I haven't heard a specific practice for waking. Of course I don't know that wide a knowledge.
It was a concept in a series called Conversations with God, and if you guys haven't heard of it before it was probably invented there.
Ironically thats similar to how my teacher teaches waLking meditation.
This book sounds like a potential source of trouble. It's important to distinguish carefully between the goal, method, effects and results. It sounds like this book has taken an effect of the practice as the method.
EDIT: oh I see, your saying that it's an effect of the practice to see things in such a way. Well if you practiced waking meditation often, maybe you would see all things in that light. If that were true, then what would be the difference between achieving it by sitting meditation or by waking meditation?
In other words, whatever happens during meditation, good or bad, JUST LET IT GO. Whatever happens is real for one moment only. After that, it's history.
dear me.
I like your self, think that meditation is only a tool. If something works than do it.
S9 sings, “You might take a plane, you might take a train…la/la/la, but you’ll get there just the same.”
However, I think one important thing has been said here, which I hope you won’t miss/overlook. The mental and/or physical reactions that come out of any practice ("It's a Trip") are not what you are looking for, as they are short lived at best. We are not, by doing meditation, looking for more of the same, (AKA mental stimulation).
We are trying to peek below the surface of all reactions, and find something more sustainable and permanently satisfying.
Everything that comes, sure as heck will go. What is behind, beneath, all of this commotion, this suffering that comes on the tail of pleasures, as sure as night follows day?
There is absolutely nothing that the mind can get, which it will be allowed to hold onto indefinately. And just bringing it back and back won't work either, as mental stimulation repeated and repeated soon loses its original savor.
So, that if you manage to get the greatest thing that ever existed, right in your hot little hand, then you can only go on to the fear of losing it, or being finally bored by it, or even the pain, after all of that, of continuing to living without it. Because, it will melt away, one way or another.
On that happy note I leave you. ; ^ ) Investigation closely. What never leaves you? That my friend is the Ultimate.
Warm Regards,
S9
What you've experienced doesn't count as a success, just a highly unstable effect. You have to keep the goal in mind, which is to develop a highly stable, peaceful awareness.

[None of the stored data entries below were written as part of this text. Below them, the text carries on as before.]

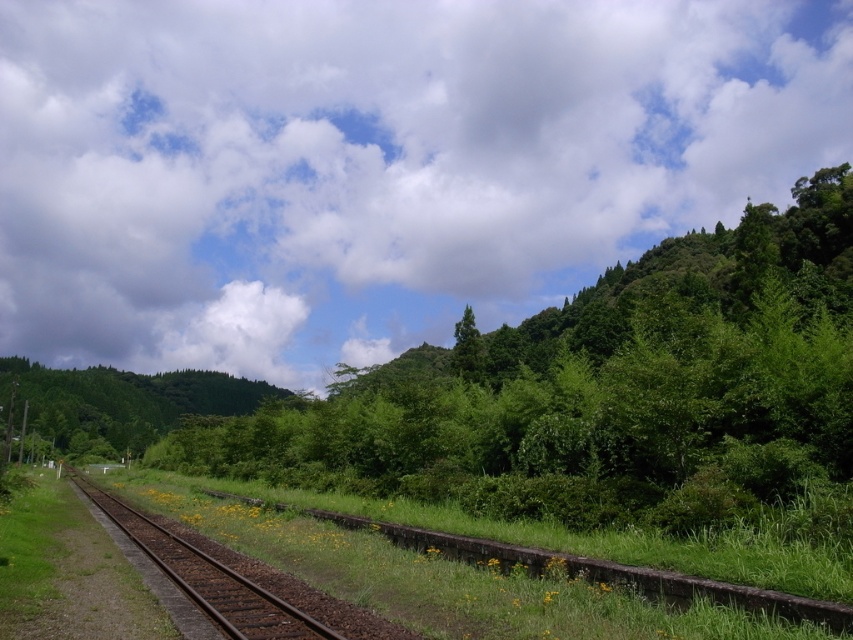 You are a hiker standing at the edge of the grassy area near the brown rusted metal track at center. You want to take a photo of the green leafy tree at upper center. Which direction should you face to ensure the tree is fully visible in your photo?

The green leafy tree at upper center is much taller than the brown rusted metal track at center, so you should face away from the track towards the upper part of the scene to capture the entire tree in your photo.

You are standing at the point marked by the coordinates point [601,392] in the image. What object is located at that point?

The green leafy tree at upper center is located at point [601,392]. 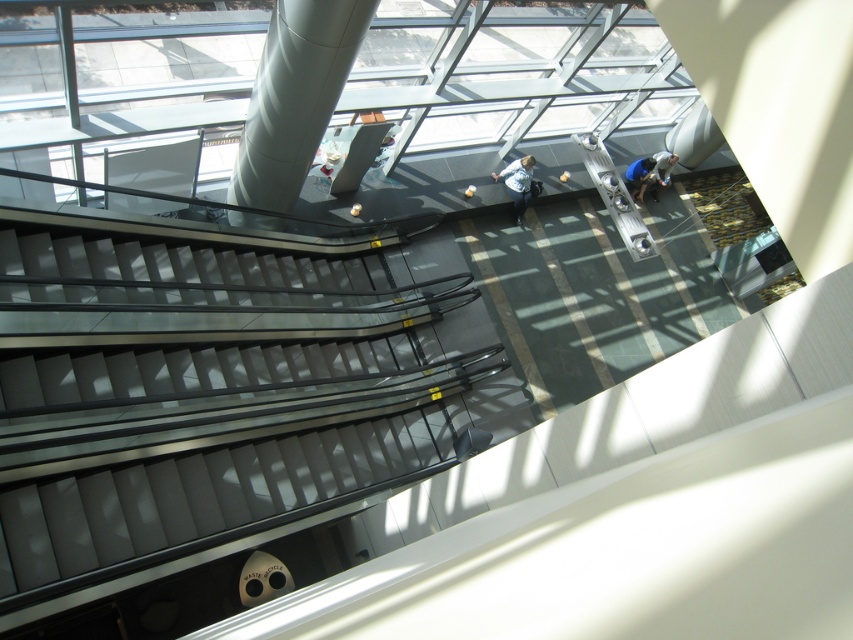 You are standing in the atrium and need to reach the light blue denim jacket at center. The satin silver column at center is in your way. If you can move around the column, how far will you have to walk to reach the jacket?

The satin silver column at center is 3.66 meters away from the light blue denim jacket at center. To go around the column, you would need to walk approximately 3.66 meters plus the extra distance required to navigate around the column, depending on its circumference.

You are standing at the entrance of the atrium and want to locate the satin silver column at center. According to the coordinate system where the bottom left corner is the origin, can you determine its position?

The satin silver column at center is located at coordinate point (x=294, y=97).

You are navigating through the atrium and need to reach a specific location. There are two points marked in the scene, point 1 at coordinates [289,72] and point 2 at [666,150]. If you are standing at point 1, which direction should you move to get closer to point 2?

Since point 1 is in front of point 2, you should move backward to get closer to point 2. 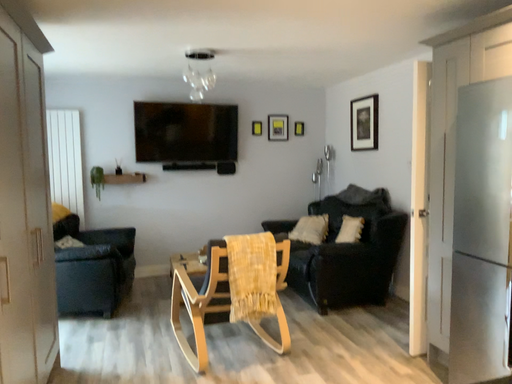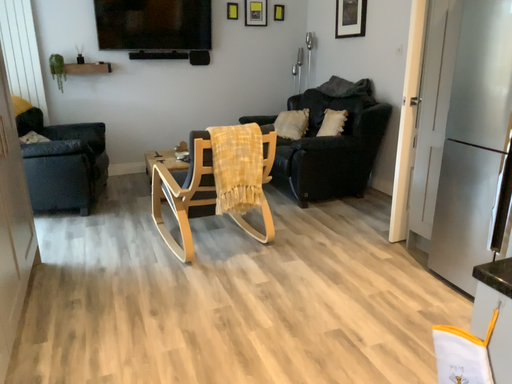 Question: Which way did the camera rotate in the video?

Choices:
 (A) rotated upward
 (B) rotated downward

Answer: (B) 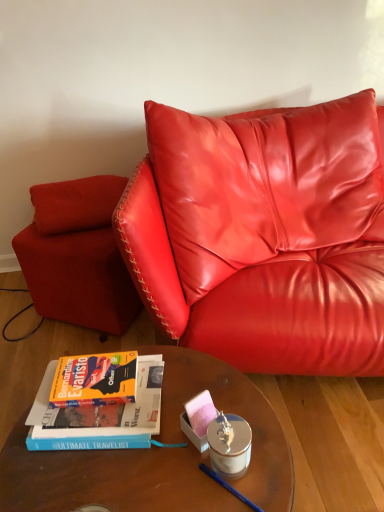 Question: Is matte red armchair at lower left a part of silver metallic candle holder at center?

Choices:
 (A) no
 (B) yes

Answer: (A)

Question: Are silver metallic candle holder at center and matte red armchair at lower left far apart?

Choices:
 (A) yes
 (B) no

Answer: (B)

Question: Considering the relative positions of silver metallic candle holder at center and matte red armchair at lower left in the image provided, is silver metallic candle holder at center to the right of matte red armchair at lower left from the viewer's perspective?

Choices:
 (A) no
 (B) yes

Answer: (B)

Question: From the image's perspective, is silver metallic candle holder at center located above matte red armchair at lower left?

Choices:
 (A) yes
 (B) no

Answer: (B)

Question: From a real-world perspective, is silver metallic candle holder at center located beneath matte red armchair at lower left?

Choices:
 (A) yes
 (B) no

Answer: (B)

Question: Can you confirm if silver metallic candle holder at center is shorter than matte red armchair at lower left?

Choices:
 (A) yes
 (B) no

Answer: (A)

Question: Can hardcover book at lower left be found inside silver metallic candle holder at center?

Choices:
 (A) no
 (B) yes

Answer: (A)

Question: Is silver metallic candle holder at center at the right side of hardcover book at lower left?

Choices:
 (A) no
 (B) yes

Answer: (B)

Question: Is silver metallic candle holder at center thinner than hardcover book at lower left?

Choices:
 (A) no
 (B) yes

Answer: (B)

Question: Is silver metallic candle holder at center far away from hardcover book at lower left?

Choices:
 (A) no
 (B) yes

Answer: (A)

Question: Is silver metallic candle holder at center closer to camera compared to hardcover book at lower left?

Choices:
 (A) no
 (B) yes

Answer: (B)

Question: Is silver metallic candle holder at center touching hardcover book at lower left?

Choices:
 (A) no
 (B) yes

Answer: (A)

Question: Can you confirm if silver metallic candle holder at center is thinner than wooden glass table at center?

Choices:
 (A) no
 (B) yes

Answer: (B)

It is not too surprising that it had this effect. Looking at a tree and trying "see it for what it really is" is very close to a pointing-out instruction. But that is an advanced practice, and you don't yet have the attentional capacity to stabilize the effects of it. As I said, I went through a similar understanding of meditation a long time ago, and experienced a similar effect. In my case, attaching to that effect was very harmful indeed.